*YOUR ASSIGNMENT*: When a line below contains the string "Huawei", show that line.

*DATA EXTRACT*:
○ ○ ○ ○ ○
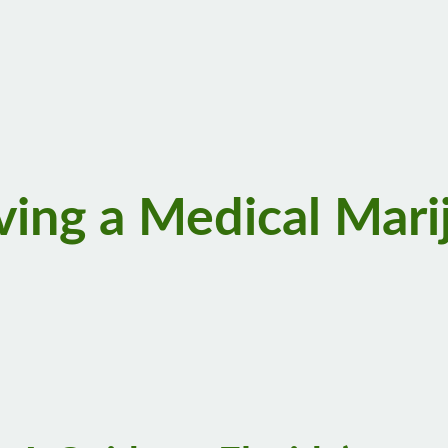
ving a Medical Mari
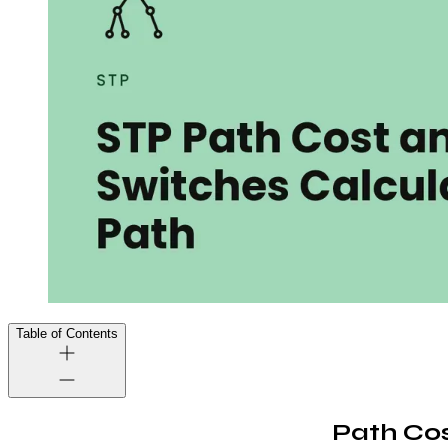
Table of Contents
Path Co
○ ○ ○ ○ ○
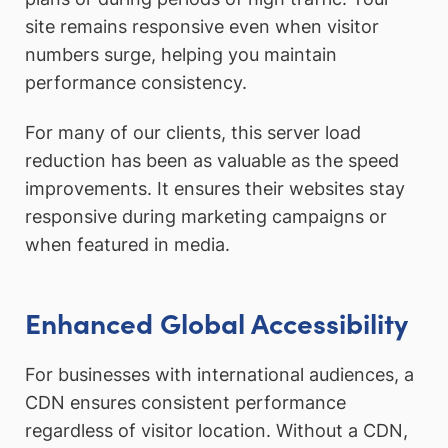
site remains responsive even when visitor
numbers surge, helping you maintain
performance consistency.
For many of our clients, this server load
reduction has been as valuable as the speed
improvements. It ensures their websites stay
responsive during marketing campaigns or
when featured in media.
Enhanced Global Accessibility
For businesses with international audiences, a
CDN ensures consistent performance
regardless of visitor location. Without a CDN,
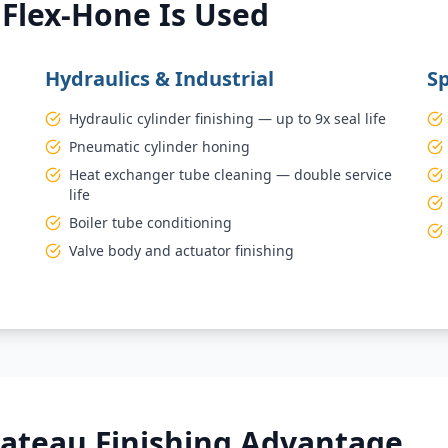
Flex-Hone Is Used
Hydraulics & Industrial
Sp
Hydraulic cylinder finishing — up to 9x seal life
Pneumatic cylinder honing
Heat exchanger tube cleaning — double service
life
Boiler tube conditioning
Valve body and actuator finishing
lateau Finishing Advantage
○ ○ ○ ○ ○
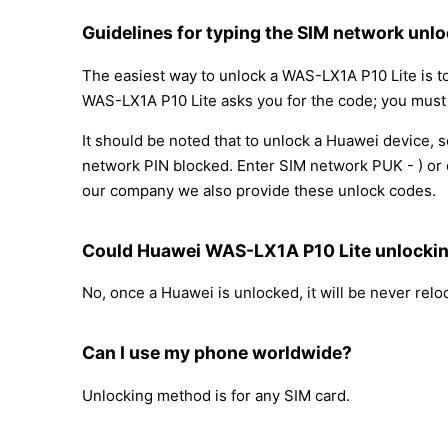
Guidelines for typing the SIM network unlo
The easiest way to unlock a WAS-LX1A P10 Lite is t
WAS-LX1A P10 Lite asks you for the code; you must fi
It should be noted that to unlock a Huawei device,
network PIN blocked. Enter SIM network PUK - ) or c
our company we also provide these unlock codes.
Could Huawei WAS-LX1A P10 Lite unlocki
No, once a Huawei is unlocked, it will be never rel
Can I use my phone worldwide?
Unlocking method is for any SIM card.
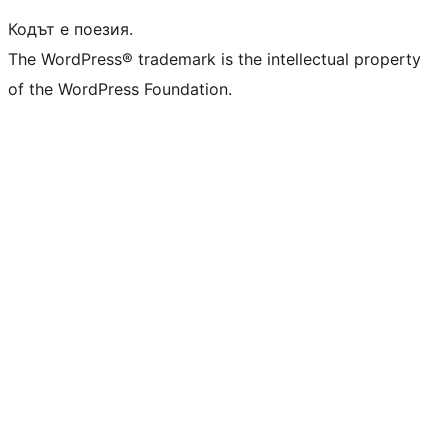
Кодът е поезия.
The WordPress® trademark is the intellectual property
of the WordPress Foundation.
○ ○ ○ ○ ○
*ANSWER*:
It should be noted that to unlock a Huawei device,
Could Huawei WAS-LX1A P10 Lite unlocki
No, once a Huawei is unlocked, it will be never rel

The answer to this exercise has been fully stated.